Yes, Greg. I think the thing that we've really been looking at, of course, we've had about a quarter worth of data that we've been evaluating as we continue to move through and we're learning as we see shopping behaviors of the Pro on the category and on the site, what they're looking at, what categories are really resonating well. We've been very pleased with receptivity of the site itself. We're measuring things such as category of products that are being purchased, assortments that are being evaluated. We're looking at the amount of channel pickup: are they picking up in-store, are they picking up through the delivery or is it being parceled. So we think we're very pleased with what we're seeing from that standpoint so far. As Robert said on Lowes.com, we grew roughly 20% in the quarter. And I think that continues to be driven by several factors and one of the most being the new innovation that we're putting on the site itself. When you look at what we've been able to do in the last first half of the year, the patio configuration tool, you've heard me talk about accessories helping the seasonal living categories in the quarter. There's no doubt that, that tool is really helping us from a dot-com standpoint. And then you look at what we've done to really be able to show product differently on the site.

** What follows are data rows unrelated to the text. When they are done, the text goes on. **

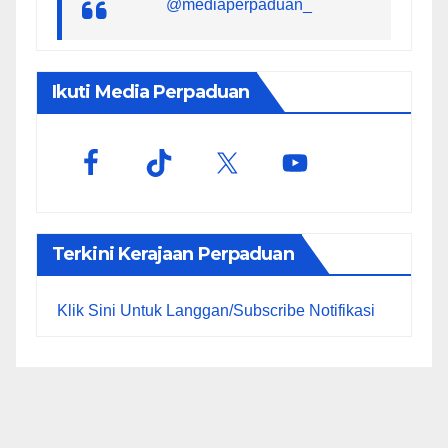
@mediaperpaduan_
Ikuti Media Perpaduan
Terkini Kerajaan Perpaduan
Klik Sini Untuk Langgan/Subscribe Notifikasi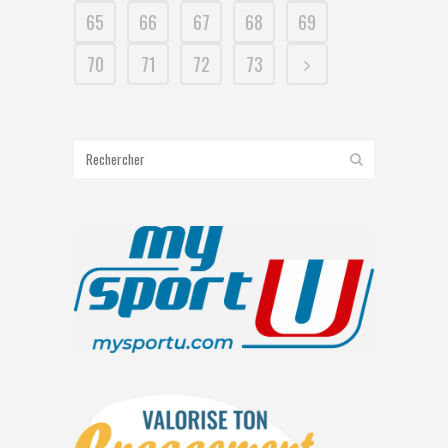
65
66
67
68
69
70
71
72
73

We've increased the number of 360-degree product views, another 3,500 items were added during the quarter in Q2, gets us up to roughly 15,000 items where we're able to spin the view of that category. Product videos, we talked about how increasingly the appliance shopper is going to dot-com first to evaluate product categories. We added another 200 videos into that category during the quarter, added 4,000 enhanced images and pictures to the site as well, introduced the search engine capabilities that we're looking at for more intuitive search. And so as a result of that, we saw traffic to Lowes.com increase 19% for the quarter and we saw a slight increase in conversion as well. So when you look at the holistic aspect of the dot-com platform, we feel very good with the innovations we've added, with the technology improvements that we've made. Like I said earlier, with LowesForPros, we're very pleased with what we've seen there. We've actually seen a double-digit increase in new customers to Lowe's that are on the site that had not previously shopped with us before, which is very exciting when we think through the rollout of the site itself.

Gregory Melich

Analyst

And that would take dot-com up to about 3% of the business. Is my guesstimate right there?

Robert Hull

Management

So Greg, it's about 3% of our business now.

Robert Niblock

Chairman

Thanks. And as always, thanks for your continued interest in Lowe's. We look forward to speaking with you again when we report our third quarter results on Wednesday, November 18. Have a great day.

Operator

Operator

Ladies and gentlemen, this concludes today's conference. Thank you all for joining. You may now disconnect.